======== Recorded information

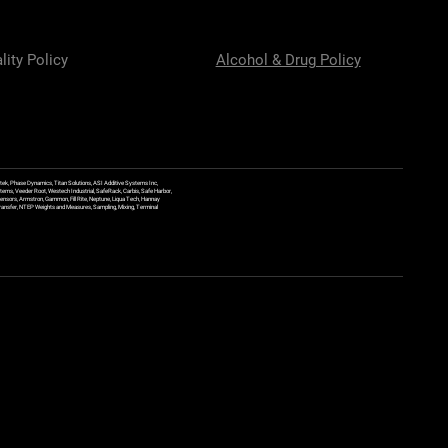
lity Policy
Alcohol & Drug Policy
ek, Phase Dynamics, Titan Solutions, ASI Additive Systems Inc,
ems, Veeder Root, Westech Industrial, SafeRack, Carbis, Safe Harbor,
Sensors, Armstron, Gammon, Fill Rite, Neptune, Liqua Tech, Hannay
y Transfer, NTEP Weights and Measures, Sampling, Mixing, Terminal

================

| What you should do |
Every line from the one containing "ek, Phase Dynamics, Titan" through the end of the entries above must be echoed exactly, with both ends kept.

| Answer |
ek, Phase Dynamics, Titan Solutions, ASI Additive Systems Inc,
ems, Veeder Root, Westech Industrial, SafeRack, Carbis, Safe Harbor,
Sensors, Armstron, Gammon, Fill Rite, Neptune, Liqua Tech, Hannay
y Transfer, NTEP Weights and Measures, Sampling, Mixing, Terminal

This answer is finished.